Faisal juga menyebut tidak seluruh wilayah Indonesia akan merasakan dampak El Nino secara merata. Wilayah yang berada di selatan garis khatulistiwa diperkirakan mengalami dampak paling signifikan berupa musim kemarau yang lebih kering dan lebih panjang.
“Dan kita melihat bahwa tidak seluruh wilayah Indonesia terpengaruh langsung oleh El Nino. Yang sangat signifikan dipengaruhi oleh El Nino adalah daerah Indonesia di bawah garis khatulistiwa atau bagian selatan Indonesia. Itulah daerah yang akan mengalami musim kering, musim kemarau yang lebih kering dan lebih panjang periodenya dibanding rata-rata klimatologis dalam 30 tahun terakhir,” katanya.
Lebih lanjut, Faisal mengingatkan perkembangan El Nino masih berpotensi terus menguat sehingga seluruh pemangku kepentingan perlu meningkatkan kewaspadaan.
“Perkembangan El Nino masih berpotensi terus menguat dan dapat mencapai kategori kuat. Dan juga apabila kondisi tersebut terjadi, Indonesia mengalami musim kemarau yang lebih kering dan lebih panjang dengan curah hujan yang umumnya rendah sampai sangat rendah seperti yang akan kita alami di bulan Agustus dan September. Sehingga dipandang perlu adanya peringatan dini untuk memperkuat kesiapsiagaan dan mempercepat langkah antisipasi,” ujar dia.

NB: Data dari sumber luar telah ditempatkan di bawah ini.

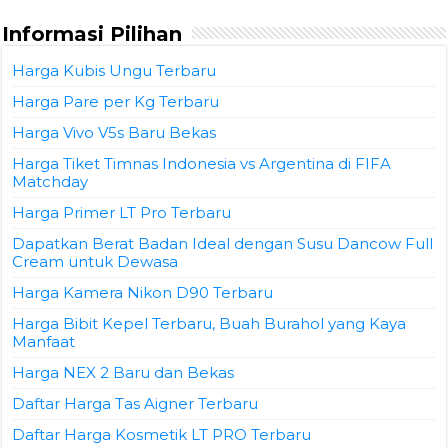
Informasi Pilihan
Harga Kubis Ungu Terbaru
Harga Pare per Kg Terbaru
Harga Vivo V5s Baru Bekas
Harga Tiket Timnas Indonesia vs Argentina di FIFA
Matchday
Harga Primer LT Pro Terbaru
Dapatkan Berat Badan Ideal dengan Susu Dancow Full
Cream untuk Dewasa
Harga Kamera Nikon D90 Terbaru
Harga Bibit Kepel Terbaru, Buah Burahol yang Kaya
Manfaat
Harga NEX 2 Baru dan Bekas
Daftar Harga Tas Aigner Terbaru
Daftar Harga Kosmetik LT PRO Terbaru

Menurut Faisal, dampak El Nino tidak hanya dirasakan sektor pertanian, tetapi juga berpotensi memengaruhi ketersediaan air bersih, pengelolaan waduk dan irigasi, kebakaran hutan dan lahan, sektor energi, kesehatan, kelautan, hingga perekonomian masyarakat. Karena itu, diperlukan koordinasi lintas sektor agar berbagai langkah mitigasi dapat dilakukan sejak dini.